From the solution linked to by ista (direct link to the solution), you can create a pandoc filter, say in file nodivs-filter.hs
import Text.Pandoc.JSON
main = toJSONFilter nodivs
where nodivs (Div _ bs) = bs
nodivs b = [b]
You then compile the filter with ghc: ghc nodivs-filter.hs
. Finally, you use the filter when converting, as follows:
pandoc --filter ./nodivs-filter input-file.html -o output.org
In order to compile the pandoc filter, you need to have the relevant libraries. For instance, on Ubuntu, you'd need the libghc-pandoc-types-dev
package (sudo apt-get install libghc-pandoc-types-dev
).
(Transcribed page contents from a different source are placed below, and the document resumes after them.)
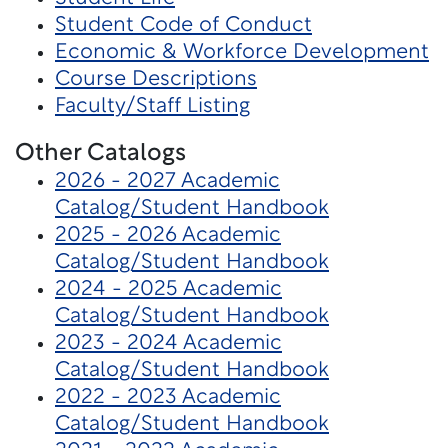
Student Code of Conduct
Economic & Workforce Development
Course Descriptions
Faculty/Staff Listing
Other Catalogs
2026 - 2027 Academic
Catalog/Student Handbook
2025 - 2026 Academic
Catalog/Student Handbook
2024 - 2025 Academic
Catalog/Student Handbook
2023 - 2024 Academic
Catalog/Student Handbook
2022 - 2023 Academic
Catalog/Student Handbook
More generally, you could also try installing via cabal
(cabal install pandoc
).
To understand the haskell filter
The relevant hackage documentation is here and here.
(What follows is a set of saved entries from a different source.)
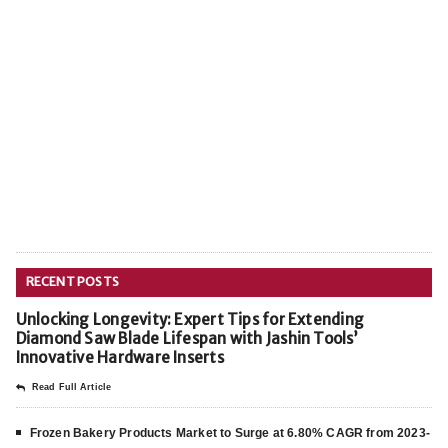
RECENT POSTS
Unlocking Longevity: Expert Tips for Extending
Diamond Saw Blade Lifespan with Jashin Tools’
Innovative Hardware Inserts
Read Full Article
Frozen Bakery Products Market to Surge at 6.80% CAGR from 2023-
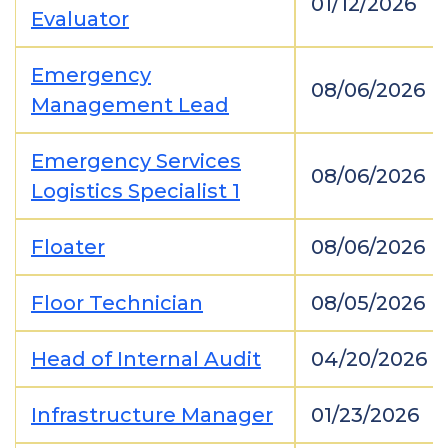
01/12/2026
Evaluator
Emergency
08/06/2026
Management Lead
Emergency Services
08/06/2026
Logistics Specialist 1
Floater
08/06/2026
Floor Technician
08/05/2026
Head of Internal Audit
04/20/2026
Infrastructure Manager
01/23/2026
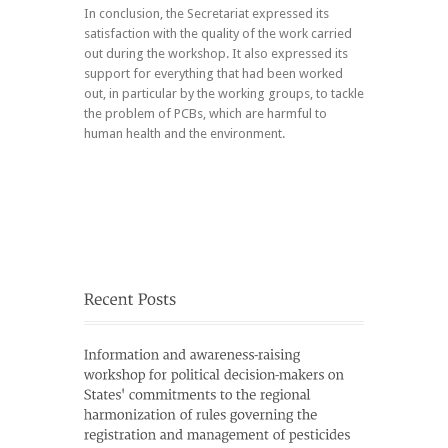
In conclusion, the Secretariat expressed its
satisfaction with the quality of the work carried
out during the workshop. It also expressed its
support for everything that had been worked
out, in particular by the working groups, to tackle
the problem of PCBs, which are harmful to
human health and the environment.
Re-writing the program in long form, and adding comments (starting with --
and hopefully useful for somebody not used to haskell):
import Text.Pandoc.JSON
main = toJSONFilter nodivs
-- Type signature (convert a block to a list of blocks)
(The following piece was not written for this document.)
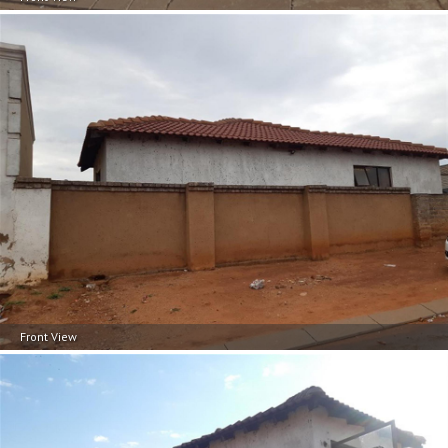
Front View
nodivs :: Block -> [Block]
--- Case when our input block is a Div
-- Div constructors have the form
-- Div Attr [Block]
-- _ means we ignore the attribute (Attr)
nodivs (Div _ bs) = bs
--- Fall through (any other type of block)
-- bs (above) is a list of blocks, so to have consistent types
-- we must convert our fall though block into a one-member list of blocks
nodivs b = [b]
Some alternatives
These all come from this thread on pandoc's github.
Disable the native_divs
extension
In your case:
pandoc -f html-native_divs -t org -o output.org R\ Seminar:\ Introduction\ to\ ggplot2.htm
(-f html-native_divs
means from html, without native_divs)
Use pandoc 2.0
AFAICT from the above-mentioned thread, the defaults will become slightly more convenient.